In a new research paper, Google details the technology behind the impressive Project Starline demo from this year’s I / O conference. Project Starline is essentially a 3D video chat booth, aimed at replacing a one-on-one 2D video conference call with the experience of actually sitting in front of a human.

Sounds simple, Google’s research paper highlights how challenging it is to trick your brain into thinking that you have a real person sitting just a few feet away. I am. Obviously, the image should be high resolution and free of disturbing artifacts, but it should also look correct from its relative position within the booth. Audio is another challenge because the system needs to make people’s words sound like they’re actually coming out of the mouth. And there is a small problem with eye contact.

But in the end, we hope that Project Starline will be able to provide users with a presence similar to virtual reality or augmented reality without having to wear bulky headsets or trackers.

Display unit and its various tracking hardware. Image: Google

This white paper details the amount of hardware needed to start resolving these issues. The system is built around a large 65-inch 8K panel that operates at 60Hz. Around it, Google engineers have placed three capture pods that can capture both color images and depth data. The system also includes four additional tracking cameras, four microphones, two speakers, and an infrared projector. Color images and 3 depth maps from a total of 4 perspectives are captured for a total of 7 video streams. Audio is captured at 44.1kHz and encoded at 256Kbps.

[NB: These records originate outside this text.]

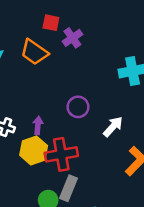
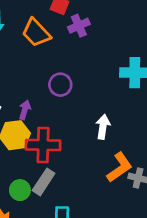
purple circle: (78, 107) -> (60, 85), moved
white arrow: (113, 127) -> (103, 127), turned -45

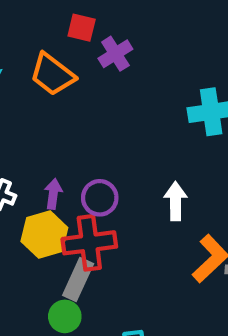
purple circle: (60, 85) -> (100, 198), moved
gray rectangle: (44, 182) -> (78, 280), moved

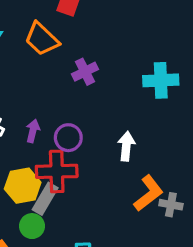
purple cross: (115, 54) -> (85, 72), moved
yellow hexagon: (44, 234) -> (23, 186), moved

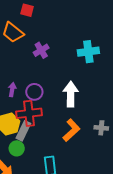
white arrow: (126, 146) -> (71, 94), size x1.4
orange L-shape: (148, 193) -> (71, 130), moved

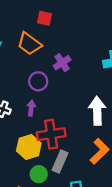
purple circle: (34, 92) -> (38, 81), moved
gray rectangle: (23, 131) -> (60, 162), moved

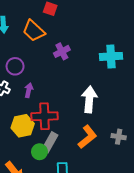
purple circle: (38, 81) -> (15, 66), moved
green circle: (39, 174) -> (39, 152), moved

Obviously, all this hardware produces a lot of data that needs to be sent. According to Google, the transmit bandwidth ranges from 30Mbps to 100Mbps, depending on the texture details of the user’s clothing and the size of the gesture. In other words, it’s much better than a standard Zoom call, but it can’t be handled by a typical office in a metropolitan area. Project Starline is equipped with four high-end Nvidia graphics cards (two Quadro RTX 6000 cards and two Titan RTX) to encode and decode all this data. The end-to-end delay is reportedly 105.8 ms on average.

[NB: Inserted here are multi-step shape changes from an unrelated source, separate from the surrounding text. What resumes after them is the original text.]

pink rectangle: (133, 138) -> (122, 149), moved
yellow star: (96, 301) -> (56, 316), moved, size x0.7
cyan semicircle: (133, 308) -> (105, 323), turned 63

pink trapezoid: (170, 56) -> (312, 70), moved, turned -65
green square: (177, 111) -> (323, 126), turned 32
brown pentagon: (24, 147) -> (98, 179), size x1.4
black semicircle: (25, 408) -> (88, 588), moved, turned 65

The system consists of a backlight unit and a display unit. Image: Google

According to a Google research paper, employees using Starline on the three installed sites will help measure presence, personal connection, attention, and response over traditional video conferences. I think it’s excellent. According to the company, 117 participants held a total of 308 meetings at the telepresence booth over a nine-month period, with an average meeting time of just over 35 minutes.

It all sounds very promising, but it has not yet been shown when the system will or may be commercialized. Little information is also available on the actual cost of Starlines’ extensive hardware (although Table 4 in the research paper outlines the tracking and display hardware to use when calculations are needed). For now, Google says it is expanding the availability of Project Starline in more Google offices across the United States.